(PROBLEM STATEMENT)
Every line of the material that includes the word "segment" is to be shown.

((

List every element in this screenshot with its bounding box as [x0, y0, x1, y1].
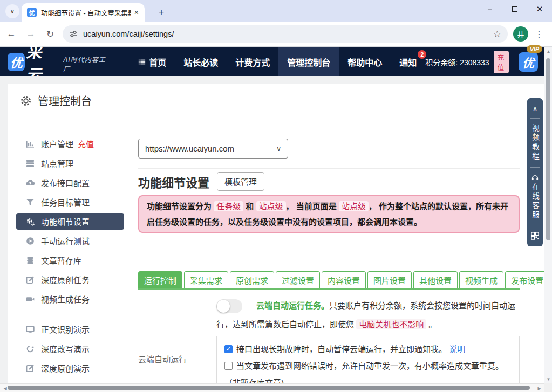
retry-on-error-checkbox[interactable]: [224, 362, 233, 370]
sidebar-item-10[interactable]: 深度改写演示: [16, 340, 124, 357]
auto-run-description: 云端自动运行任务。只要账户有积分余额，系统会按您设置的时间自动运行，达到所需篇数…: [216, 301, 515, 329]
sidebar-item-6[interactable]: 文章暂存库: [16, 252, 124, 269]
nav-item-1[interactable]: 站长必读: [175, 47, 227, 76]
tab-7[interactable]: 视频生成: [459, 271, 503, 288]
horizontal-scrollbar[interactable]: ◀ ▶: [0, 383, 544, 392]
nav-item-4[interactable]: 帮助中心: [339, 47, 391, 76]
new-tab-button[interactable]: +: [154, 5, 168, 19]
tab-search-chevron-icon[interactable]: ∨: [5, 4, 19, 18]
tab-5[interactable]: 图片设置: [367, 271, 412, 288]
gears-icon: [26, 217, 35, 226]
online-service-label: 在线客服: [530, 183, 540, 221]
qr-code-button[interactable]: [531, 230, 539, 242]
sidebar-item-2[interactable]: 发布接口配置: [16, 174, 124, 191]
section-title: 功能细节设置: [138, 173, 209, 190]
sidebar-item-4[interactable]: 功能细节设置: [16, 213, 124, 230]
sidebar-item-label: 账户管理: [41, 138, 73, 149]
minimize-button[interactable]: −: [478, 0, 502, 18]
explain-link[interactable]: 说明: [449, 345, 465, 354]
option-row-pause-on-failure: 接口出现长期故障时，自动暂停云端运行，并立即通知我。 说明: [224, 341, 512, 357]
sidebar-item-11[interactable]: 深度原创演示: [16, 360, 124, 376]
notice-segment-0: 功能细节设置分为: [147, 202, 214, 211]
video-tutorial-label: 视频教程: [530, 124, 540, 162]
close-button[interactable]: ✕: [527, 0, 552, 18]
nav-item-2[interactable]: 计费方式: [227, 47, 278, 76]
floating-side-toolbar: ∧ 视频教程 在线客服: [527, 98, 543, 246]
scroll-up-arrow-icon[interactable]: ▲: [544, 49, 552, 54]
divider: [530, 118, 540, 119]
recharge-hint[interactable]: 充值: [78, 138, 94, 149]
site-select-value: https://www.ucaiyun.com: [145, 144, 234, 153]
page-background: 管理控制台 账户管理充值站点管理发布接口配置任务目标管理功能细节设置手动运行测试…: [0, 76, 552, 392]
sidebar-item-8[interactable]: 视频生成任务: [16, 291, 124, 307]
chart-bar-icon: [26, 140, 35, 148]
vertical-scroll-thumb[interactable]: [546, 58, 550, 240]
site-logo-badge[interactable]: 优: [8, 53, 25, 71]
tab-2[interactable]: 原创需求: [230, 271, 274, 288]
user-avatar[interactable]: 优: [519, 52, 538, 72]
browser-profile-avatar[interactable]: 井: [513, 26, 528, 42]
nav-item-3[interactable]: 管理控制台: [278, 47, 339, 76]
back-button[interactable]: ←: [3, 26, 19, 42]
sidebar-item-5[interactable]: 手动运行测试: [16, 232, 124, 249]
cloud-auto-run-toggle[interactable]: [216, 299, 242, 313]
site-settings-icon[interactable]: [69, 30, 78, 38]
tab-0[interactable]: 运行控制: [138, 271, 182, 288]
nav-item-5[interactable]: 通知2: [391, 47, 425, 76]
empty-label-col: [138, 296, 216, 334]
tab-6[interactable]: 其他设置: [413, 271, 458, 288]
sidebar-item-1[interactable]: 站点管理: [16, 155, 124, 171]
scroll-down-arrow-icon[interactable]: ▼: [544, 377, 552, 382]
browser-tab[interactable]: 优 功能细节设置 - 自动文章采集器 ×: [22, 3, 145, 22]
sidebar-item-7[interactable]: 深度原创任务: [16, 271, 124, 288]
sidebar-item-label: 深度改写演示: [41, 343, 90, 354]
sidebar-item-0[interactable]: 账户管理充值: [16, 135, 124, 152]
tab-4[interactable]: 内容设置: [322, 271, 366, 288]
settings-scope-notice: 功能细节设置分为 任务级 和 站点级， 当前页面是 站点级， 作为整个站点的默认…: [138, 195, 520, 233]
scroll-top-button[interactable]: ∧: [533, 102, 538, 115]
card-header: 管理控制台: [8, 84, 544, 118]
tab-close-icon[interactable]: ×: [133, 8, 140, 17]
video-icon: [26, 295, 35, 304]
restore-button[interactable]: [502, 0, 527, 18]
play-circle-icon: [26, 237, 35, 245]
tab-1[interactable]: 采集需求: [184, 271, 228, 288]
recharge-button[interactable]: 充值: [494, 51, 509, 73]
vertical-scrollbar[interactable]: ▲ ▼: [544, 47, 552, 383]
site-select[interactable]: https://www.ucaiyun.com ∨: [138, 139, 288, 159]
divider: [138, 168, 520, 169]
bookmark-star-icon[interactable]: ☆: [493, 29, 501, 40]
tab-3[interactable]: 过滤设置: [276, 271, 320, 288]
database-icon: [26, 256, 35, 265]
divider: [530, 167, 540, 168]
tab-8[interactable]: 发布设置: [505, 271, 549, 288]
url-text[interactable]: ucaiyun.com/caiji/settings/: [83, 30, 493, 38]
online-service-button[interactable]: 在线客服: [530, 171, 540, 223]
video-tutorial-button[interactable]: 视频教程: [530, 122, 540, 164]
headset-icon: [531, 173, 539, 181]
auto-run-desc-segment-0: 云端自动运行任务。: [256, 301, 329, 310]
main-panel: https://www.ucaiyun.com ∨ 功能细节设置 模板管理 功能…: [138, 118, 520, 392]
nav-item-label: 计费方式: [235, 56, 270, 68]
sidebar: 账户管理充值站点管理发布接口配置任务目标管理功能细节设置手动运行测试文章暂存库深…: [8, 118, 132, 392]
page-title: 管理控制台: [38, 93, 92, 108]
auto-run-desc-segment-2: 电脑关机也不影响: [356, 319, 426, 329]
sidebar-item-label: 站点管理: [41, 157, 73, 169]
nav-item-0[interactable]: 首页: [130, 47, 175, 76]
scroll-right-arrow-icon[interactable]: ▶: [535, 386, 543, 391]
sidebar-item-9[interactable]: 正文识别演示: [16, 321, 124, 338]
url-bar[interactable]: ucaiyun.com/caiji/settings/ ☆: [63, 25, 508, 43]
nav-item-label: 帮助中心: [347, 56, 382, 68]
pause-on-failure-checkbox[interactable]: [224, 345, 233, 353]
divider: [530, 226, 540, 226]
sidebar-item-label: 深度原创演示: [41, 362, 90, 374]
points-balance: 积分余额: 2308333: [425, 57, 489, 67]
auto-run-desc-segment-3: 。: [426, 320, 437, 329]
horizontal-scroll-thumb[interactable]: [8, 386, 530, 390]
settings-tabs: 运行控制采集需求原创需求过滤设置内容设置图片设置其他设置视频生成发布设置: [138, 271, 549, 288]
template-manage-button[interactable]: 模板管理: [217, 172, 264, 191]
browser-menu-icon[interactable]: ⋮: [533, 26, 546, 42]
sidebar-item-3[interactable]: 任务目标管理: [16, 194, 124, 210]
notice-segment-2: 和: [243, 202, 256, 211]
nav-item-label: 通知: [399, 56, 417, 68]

))

(TASK RESPONSE)
notice-segment-0: 功能细节设置分为: [147, 202, 214, 211]
auto-run-desc-segment-0: 云端自动运行任务。: [256, 301, 329, 310]
auto-run-desc-segment-2: 电脑关机也不影响: [356, 319, 426, 329]
auto-run-desc-segment-3: 。: [426, 320, 437, 329]
notice-segment-2: 和: [243, 202, 256, 211]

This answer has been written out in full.